Once a month during the academic year, the statistics faculty select a paper for our students to read and discuss. Papers are selected based on their impact or historical value, or because they contain useful techniques or results.
Leon Bottou. Online learning and stochastic approximations. In D Saad, editor, Online Algorithms and Stochastic Approximations. Cambridge University Press, Cambridge, U.K., 1998.
Notes preparer: Zhiyi Chi
Stochastic approximations as a mathematical discipline started in 1950’s with its origin in computer science and engineering, partly due to the need to overcome the shortage of computing power and data storage. In the age of big data, stochastic approximations have become a dominant approach to parameter optimization for large-scale learning systems. The paper by Bottou (1998) helped popularize the approach in the modern machine learning community. However, its fundamental idea of stochastic gradient descent dates back to Robbins and Monro (1951), and its use of martingale convergence dates back to Gladyshev (1965).
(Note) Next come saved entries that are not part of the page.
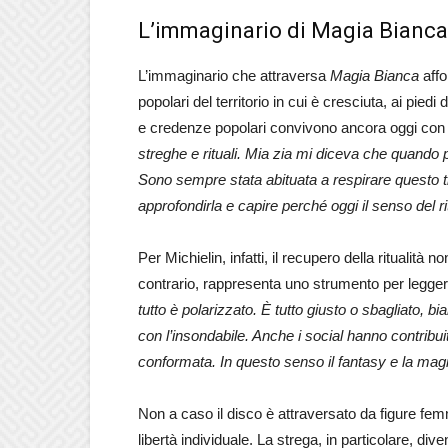
L’immaginario di Magia Bianca
L’immaginario che attraversa
Magia Bianca
affon
popolari del territorio in cui è cresciuta, ai piedi
e credenze popolari convivono ancora oggi con l
streghe e rituali. Mia zia mi diceva che quando p
Sono sempre stata abituata a respirare questo ti
approfondirla e capire perché oggi il senso del
Per Michielin, infatti, il recupero della ritualità
contrario, rappresenta uno strumento per legger
tutto è polarizzato. È tutto giusto o sbagliato, b
con l’insondabile. Anche i social hanno contrib
conformata. In questo senso il fantasy e la mag
Non a caso il disco è attraversato da figure femm
libertà individuale. La strega, in particolare, div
Basic ideas of stochastic approximations in the context of large-scale learning will be discussed. Some attempt will be made to explain why martingale convergence is such a useful tool.
References:
- Silvere Bonnabel. Stochastic gradient descent on Riemannian manifolds. IEEE Trans. Automat. Control, 58(9):2217–2229, 2013.
- Leon Bottou. Online learning and stochastic approximations. In D Saad, editor, Online Algorithms and Stochastic Approximations. Cambridge University Press, Cambridge, U.K., 1998.
- Gladyshev. On stochastic approximation. Theory Probab. & Appl., 10:297–300, 1965.
- Herbert Robbins and Sutton Monro. A stochastic approximation method. Ann. Math. Statistics, 22:400–407, 1951.